Kurz werde ich blind, weil jemand Sofa und Hocker mit einem Sitzmuster des Todes miteinander auf die Straße gestellt hatte. Sperrmülltag. Immer wieder eine wunderliche Angelegenheit. Wenige Schritte weiter ein Bausatz für einen Tannenbaum. Nun.
Am Rhein vergass ein Flußkreuzfahrtschiff ein Seil.
Auf den Wegen am Strom entlang fällt mir die zunehmende Warnwestivierung der Rad fahrenden und laufenden Bevölkerung auf. Während die Fenster der Autos immer kleiner und dunkler werden, flackernde Bildschirme und Werbesäulen entlang der Straßen Aufmerksamkeit saugen, Halt bei Ampelrot nur mehr ein Serviervorschlag ist, muss man sich als nicht-motorisierter Mensch was einfallen lassen, um nicht umgemäht zu werden.
Ach, aber nein, ich will doch nicht gleich schon am Morgen schlechte Laune bekommen. Viel schöner ist: Es gab am Rheinufer eine Tierbegegnung! Sportpudeldame Greta führte ihr Herrchen aus und die Beiden trabten mir entgegen. Ein kleiner Schwatz, kurz Greta links und rechts ihres Regenmantels durchkrabbeln, weiter geht’s.
Das Dackelomen erfüllt sich
Obgleich die Hundewiese leer ist, nur am Wegesrand ein karammelfarbener Hundestrupp zum Leidwesen seines Inhabers jeden einzelnen Grashalm abschnüffeln muss, treffe ich auf der anderen Seite des Parks die bunte Hundetruppe auf dem Weg zum morgendlichen Umhertoben: Der Spackel-Terrier ist dabei, Freund Bobtail mit Bällchen und andere Hundetiere, die ich schon länger nicht sah. Ich werfe der Abordnung ein paar Morgengrüße in den Weg und wende meinen Schritt gen Heimbüro.
Unterwegs wechsele ich einen Morgengruß mit dem Viertelsflaneur, der auf seinem Balkon einen Kaffee einnimmt.

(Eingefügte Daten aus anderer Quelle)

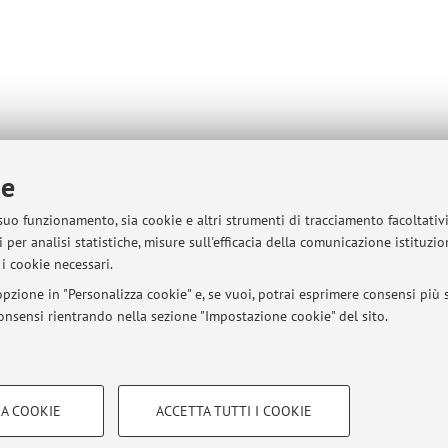
ie
 suo funzionamento, sia cookie e altri strumenti di tracciamento facoltativ
 per analisi statistiche, misure sull'efficacia della comunicazione istituzi
i cookie necessari.
pzione in "Personalizza cookie" e, se vuoi, potrai esprimere consensi più sp
 consensi rientrando nella sezione "Impostazione cookie" del sito.
COOKIE TECNICI - NECESSAR
A COOKIE
ACCETTA TUTTI I COOKIE
gazione degli utenti, creare profili in
Si tratta di cookie tecnici utilizzati, a
sità di Bologna - Via Zamboni, 33 - 40126 Bologna - Partita IVA: 01131710376
le preferenze di navigazione, per i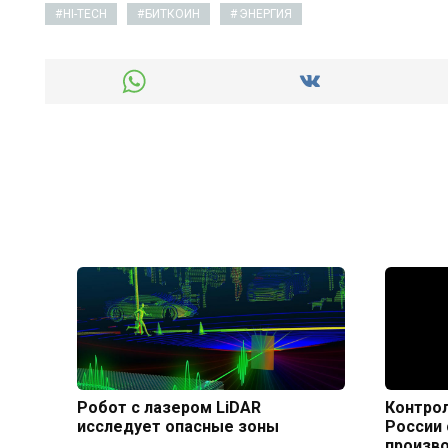
HI-TECH
БИТКОИН
ЭНЕРГИЯ
Робот с лазером LiDAR
Контрол
исследует опасные зоны
России 
произв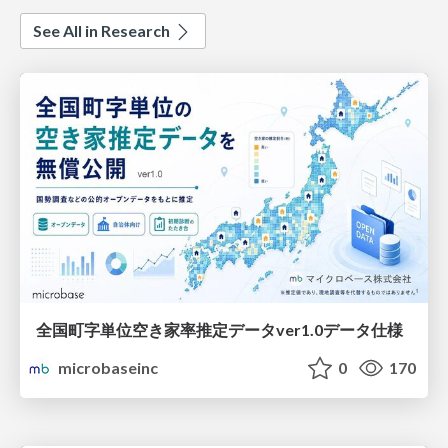
See All in Research
全国町字単位空き家率推定データver1.0データ仕様
microbaseinc
0
170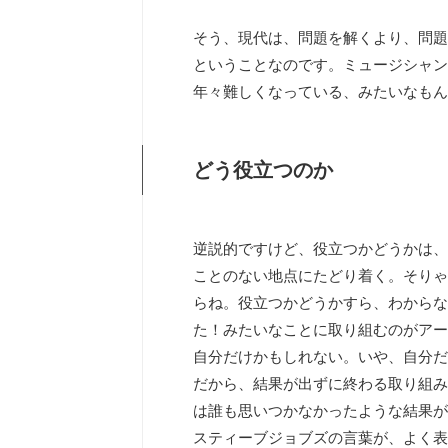
そう、現代は、問題を解くより、問題
ということなのです。ミュージシャン
年々難しくなっている、みたいなもん
どう役立つのか
逆説的ですけど、役立つかどうかは、
ことのない地点にたどり着く。そりゃ
らね。役立つかどうかすら、わからな
た！みたいなことに取り組むのがアー
自分だけかもしれない。いや、自分だ
だから、結果が出ずに終わる取り組み
は誰も思いつかなかったような結果が
スティーブジョブズの言葉が、よく表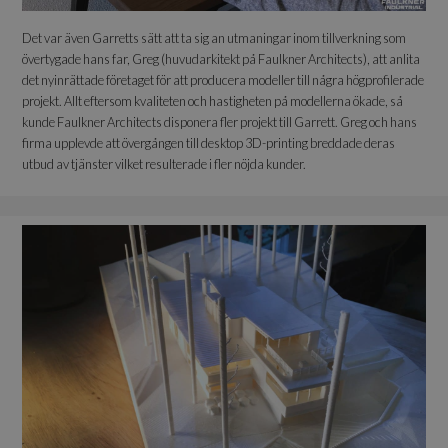
Det var även Garretts sätt att ta sig an utmaningar inom tillverkning som
övertygade hans far, Greg (huvudarkitekt på Faulkner Architects), att anlita
det nyinrättade företaget för att producera modeller till några högprofilerade
projekt. Allt eftersom kvaliteten och hastigheten på modellerna ökade, så
kunde Faulkner Architects disponera fler projekt till Garrett. Greg och hans
firma upplevde att övergången till desktop 3D-printing breddade deras
utbud av tjänster vilket resulterade i fler nöjda kunder.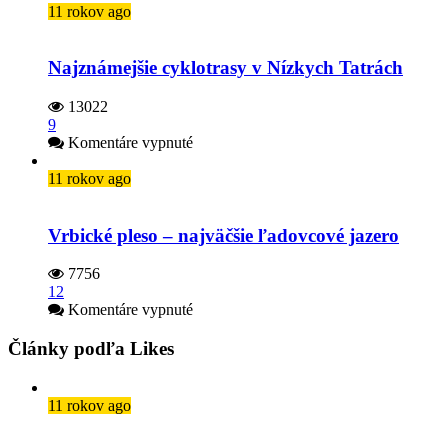
11 rokov ago
Najznámejšie cyklotrasy v Nízkych Tatrách
13022
9
na
Komentáre vypnuté
Najznámejšie
cyklotrasy
11 rokov ago
v Nízkych
Tatrách
Vrbické pleso – najväčšie ľadovcové jazero
7756
12
na
Komentáre vypnuté
Vrbické
pleso
Články podľa Likes
–
najväčšie
ľadovcové
11 rokov ago
jazero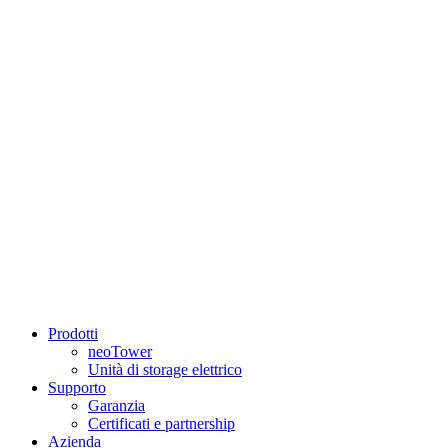
Prodotti
neoTower
Unità di storage elettrico
Supporto
Garanzia
Certificati e partnership
Azienda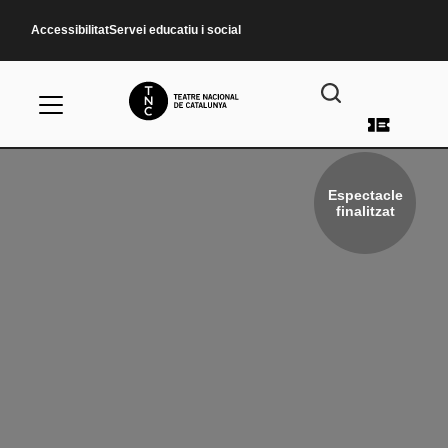
Vés al contingut
Accessibilitat
Servei educatiu i social
Menú d
Espectacle
finalitzat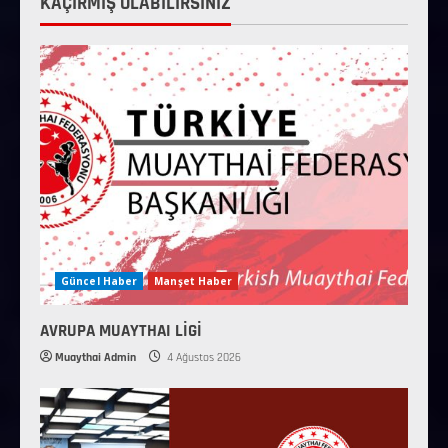
KAÇIRMIŞ OLABİLİRSİNİZ
Güncel Haber
Manşet Haber
AVRUPA MUAYTHAI LİGİ
Muaythai Admin
4 Ağustos 2026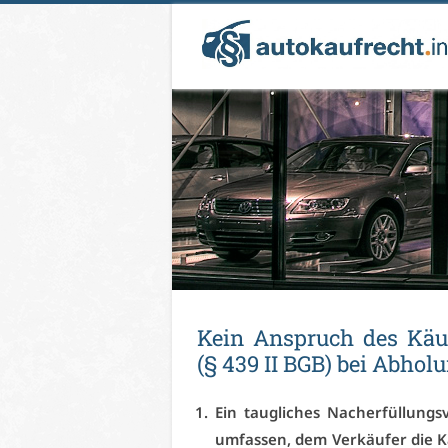
Kein An­spruch des Käu­f
(§ 439 II BGB) bei Ab­ho­l
Ein taug­li­ches Nach­er­fül­lung
um­fas­sen, dem Ver­käu­fer die Ka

Kurz vor der Haustür läuft mir kleines Gemüse vor die Füße. Kaum kniehoch, fährt man Roller. Soweit man das Fahren nennen kann: Der Roller rollt unbehelligt zwischen den kurzen Beinen, die links und rechts energisch weiterstapfen. Amüsierte Blicke aller Passant:innen. Eines Tages, bestimmt, kommt die junge Dame dahinter.
Von wegen Hopsen!
Als ich übrigens die Fußballltore der Ballsportgruppen im Gebüsch lauern sehe, fällt mir ein, dass ich kürzlich ob meines süffisanten Tons zu dieser Angelegenheit gerügt wurde. Also bitte, hier hopst niemand einem Ball hinterher (falleri, fallera). Sondern hier geht man selbstverständlich mit konzentrierter Leidenschaft einer Sportart nach, die durch eine geschickte Kombination von Einfachheit in den Regeln und Komplexität in der Taktik besticht. Bitteschön.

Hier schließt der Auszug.